After a busy weekend of racing we are still catching up in our MAVTV+ 50-Day Countdown to the start of the 2022 Lucas Oil AMA Pro Motocross Championship, which begins on May 28 at Fox Raceway in Pala, California. The series is celebrating its 50-year history this summer, so we’ve been counting down each year, one at a time. And right now, we’re at 1986.
A lot happened in 1985 that affected things moving forward. First was the end of works bikes, as the AMA’s Production Rule came into being at the start of the ’86 season, in the hopes that it would bring costs down and also even out the racing. Unfortunately, it did not—at least not right away. Honda had gotten so far ahead of the other brands with their works equipment that their 1986 production models that they had to race were very good, which meant they would still have an advantage. And with a racing budget that allowed them to have superstars like David Bailey, Johnny O’Mara, and new addition Rick Johnson, they had talent to burn.
Unfortunately, they no longer had Ron Lechien, as the Dogger got into trouble by attempting to take some marijuana over to Japan with him, which led to his arrest at the airport in Tokyo. That led to his immediate firing by Honda, but he was fortunate that Kawasaki was there to quickly scoop the supremely talented 1985 AMA 125cc National Champion up. Though it should be mentioned that Lechien would not win another championship in his career.
The season started with arguably the greatest AMA Supercross ever held, the Anaheim ’86 opener, when new teammates Johnson and Bailey went at it for most of the main event. Bailey emerged victorious, but Johnson would have the last laugh when his claimed the ’86 AMA Supercross Championship over his Honda stablemates Bailey and O’Mara.
Johnson also carried his winning ways over to the 250 Pro Motocross Championships, where he would once again outpace Bailey and O’Mara, which made AMA Supercross and 250 Pro Motocross have the same overall standings: 1.) Rick Johnson; 2.) David Bailey; 3.) Johnny O’Mara.
Some footage from the ’86 High Point National:
Bailey finally got the better of Johnson in the 500 class, taking the title by six points. And Kawasaki’s Jeff Ward finally broke the Team Honda stranglehold on the podium by better O’Mara for third in the final results.

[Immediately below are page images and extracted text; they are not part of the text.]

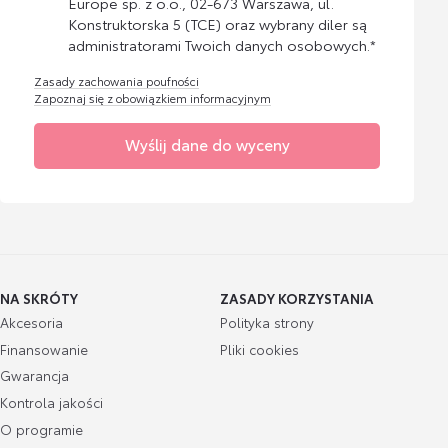
Europe sp. z o.o., 02-673 Warszawa, ul.
Konstruktorska 5 (TCE) oraz wybrany diler są
administratorami Twoich danych osobowych.*
Zasady zachowania poufności
Zapoznaj się z obowiązkiem informacyjnym
Wyślij dane do wyceny
NA SKRÓTY
ZASADY KORZYSTANIA
Akcesoria
Polityka strony
Finansowanie
Pliki cookies
Gwarancja
Kontrola jakości
O programie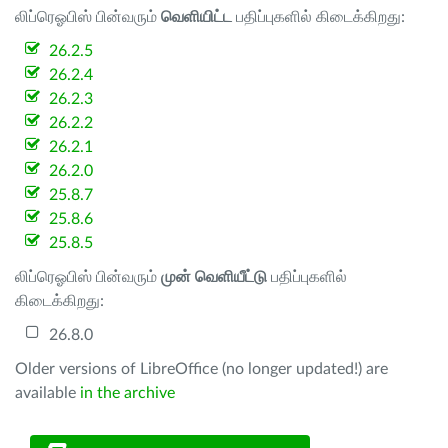
லிப்ரெஓபிஸ் பின்வரும்
வெளியிட்ட
பதிப்புகளில் கிடைக்கிறது:
26.2.5
26.2.4
26.2.3
26.2.2
26.2.1
26.2.0
25.8.7
25.8.6
25.8.5
லிப்ரெஓபிஸ் பின்வரும்
முன் வெளியீட்டு
பதிப்புகளில்
கிடைக்கிறது:
26.8.0
Older versions of LibreOffice (no longer updated!) are
available
in the archive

David Bailey’s own Lake Sugar Tree hosted a 125/500 National in 1986, in which he ended up winning the 500 class:
In the 125 class Honda may not have had Lechien, but they did have a title to defend, and they hired California journeyman Micky Dymond away from Husqvarna as a longshot. Turned out to be a smart move as Dymond emerged from a crowded field that included Suzuki’s Erik Kehoe and George Holland, Kawasaki’s Eddie Warren and Yamaha’s Keith Bowen to keep the championship trophy with the Big Red Machine.
Broome Tioga in New York:
And at the end of the year, in a show of force that would go down in Motocross des Nations history as the most dominant win ever, the Team USA trio of Johnson, Bailey, and O’Mara would finish first and second in all three motos, O’Mara topping the rest of the world’s 250 and Open class riders on a 125. It was the peak of American dominance during what would turn out to be a 13-year winning streak at the Olympics of Motocross.